Memórias de um Peregrino – O PALÁCIO DE GAUDÍ

O novo curativo funcionou muito bem e, no dia seguinte, fiz uma caminhada de quase 35 km. Estava com um fôlego raro, talvez pensando em rever a sevilhana… No trecho, passei por Hospital de Órbigo, onde fotografei a famosa ponte de pedras, sobre a qual Don Suero de Quiñones venceu 68 cavaleiros em corridas de lança, segundo a lenda. Desafiava todos os cavaleiros que quisessem atravessar a ponte a enfrentá-lo, ou, então, depositar uma luva em sinal de covardia…
Alcancei Astorga às 14h, depois de cruzar uma meseta árida, com um extenso platô no seu topo. Astorga é uma cidade de cerca de 11 mil habitantes, com mais de 2 mil anos de história, importante desde o período da ocupação romana. Conserva várias ruinas e muralhas daquela época e ainda se vêem escavações no próprio centro histórico da cidade.

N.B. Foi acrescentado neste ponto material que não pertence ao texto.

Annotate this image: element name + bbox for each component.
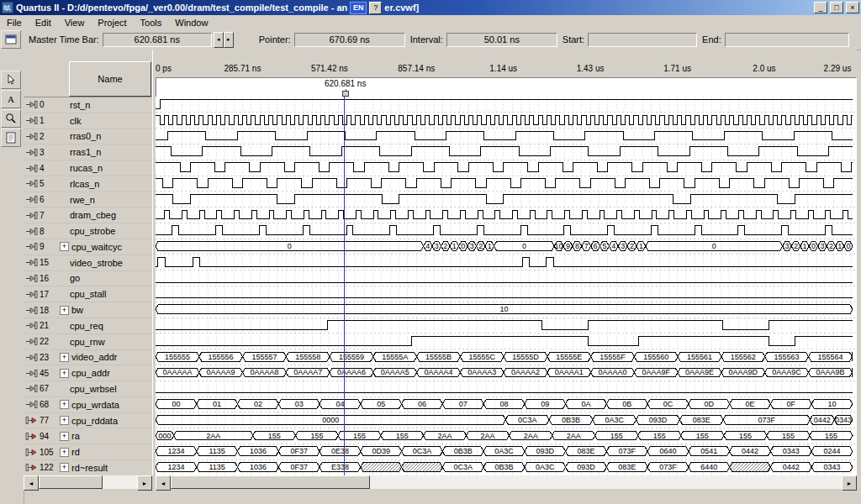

Após o banho, procurei o Centro de Salud, preocupado com a situação do meu pé direito. O médico, educado e prestativo, examinou meu ferimento e, enquanto me distraía com algumas perguntas sobre o Brasil, simplesmente arrancou de um só golpe o curativo, com pele e tudo. Passado o susto, mandou um auxiliar fazer um novo curativo e recomendou-me suspender a caminhada, até a melhoria da situação. Mas, pressentindo que a sua orientação não seria atendida, resmungou alguma coisa sobre a teimosia dos peregrinos e orientou-me a trocar diariamente o curativo, após lavar o ferimento e usar uma pomada, que receitou. Agora, tinha uma ferida aberta, mais dolorida, mas sem o receio de uma complicação.
O centro histórico da cidade estava tomado pela população, que comemorava o dia do padroeiro local. Vi comemorações de um casamento, espetáculo musical e danças típicas. Visitei um belíssimo museu, chamado Palácio Episcopal, projetado por Antoni Gaudí, o famoso arquiteto modernista catalão, consagrado por suas obras em Barcelona. Uma construção espetacular, de encher os olhos.

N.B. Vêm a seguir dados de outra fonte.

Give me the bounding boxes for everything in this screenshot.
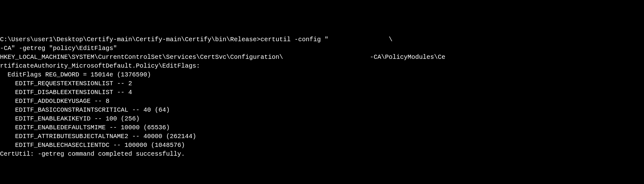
flag-enablechaseclientdc: EDITF_ENABLECHASECLIENTDC -- 100000 (104… <box>0 141 644 150</box>
completion-message: CertUtil: -getreg command completed succ… <box>0 150 644 159</box>
registry-path-line-1: HKEY_LOCAL_MACHINE\SYSTEM\CurrentControl… <box>0 53 644 62</box>
registry-path-line-2: rtificateAuthority_MicrosoftDefault.Poli… <box>0 62 644 70</box>
flag-attributesubjectaltname2: EDITF_ATTRIBUTESUBJECTALTNAME2 -- 40000 … <box>0 132 644 141</box>
editflags-header: EditFlags REG_DWORD = 15014e (1376590) <box>0 70 644 79</box>
flag-enableakikeyid: EDITF_ENABLEAKIKEYID -- 100 (256) <box>0 114 644 123</box>
flag-basicconstraintscritical: EDITF_BASICCONSTRAINTSCRITICAL -- 40 (64… <box>0 106 644 114</box>
flag-enabledefaultsmime: EDITF_ENABLEDEFAULTSMIME -- 10000 (65536… <box>0 123 644 132</box>
command-continuation-line: -CA" -getreg "policy\EditFlags" <box>0 44 644 53</box>
terminal-output: C:\Users\user1\Desktop\Certify-main\Cert… <box>0 35 644 159</box>
flag-disableextensionlist: EDITF_DISABLEEXTENSIONLIST -- 4 <box>0 88 644 97</box>
command-prompt-line: C:\Users\user1\Desktop\Certify-main\Cert… <box>0 35 644 44</box>
flag-requestextensionlist: EDITF_REQUESTEXTENSIONLIST -- 2 <box>0 79 644 88</box>
flag-addoldkeyusage: EDITF_ADDOLDKEYUSAGE -- 8 <box>0 97 644 106</box>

Mas não me demorei muito por ali, preocupado com o ferimento e com as minhas possibilidades de prosseguir a viagem.
Antes da partida, na manhã seguinte, gastei um bom tempo na preparação do curativo, com bastante algodao, para amortecer os impactos.
Ainda estava escuro quando, poucos minutos depois de iniciar a caminhada, experimentei uma situação realmente inusitada e ameaçadora. Na mesma rua do albergue, uma boate ainda funcionava a pleno vapor, cujo som ouvi de certa distância. No momento em que me aproximava da casa noturna, um grupo de rapazes e moças, possivelmente excitados pelo álcool, deixava o local. Como fazia toda madrugada, eu levava o cajado na posição horizontal, para não perturbar os moradores.
O grupo ocupou toda a calçada e alguns de seus membros começaram a gargalhar desafiadoramente ao me verem, talvez por conta da minha indumentária, estranha demais para quem saía de uma boate.
Mantive o ritmo e passei a usar o cajado na posição vertical, batendo-o no chão enquanto caminhava, sem me esquivar. Eles se calaram, abriram um corredor e eu passei decidido no meio do grupo, sem um comentário ou uma gargalhada sequer. Não olhei para trás, mas durante alguns instantes ainda temi por um ataque. Sem ser perturbado, segui satisfeito, ouvindo as estridentes batidas do meu cajado no calçamento de pedras, que ressoavam por aquelas milenares ruas estreitas. Talvez a lembrar Dom Quixote, o atacante de dragões imaginários.
Antes de deixar a cidade, porém, por duas vezes, fui interrompido. Eram as dores no pé direito, já habituais companheiras de viagem, exigindo ajustes no curativo. Essas paradas eram muito aborrecidas: descarregar a mochila, apanhar o material para curativo, tirar o tênis, a meia… depois, refazer todo o processo inverso. Perdiam-se minutos preciosos, justamente no melhor horário para se caminhar.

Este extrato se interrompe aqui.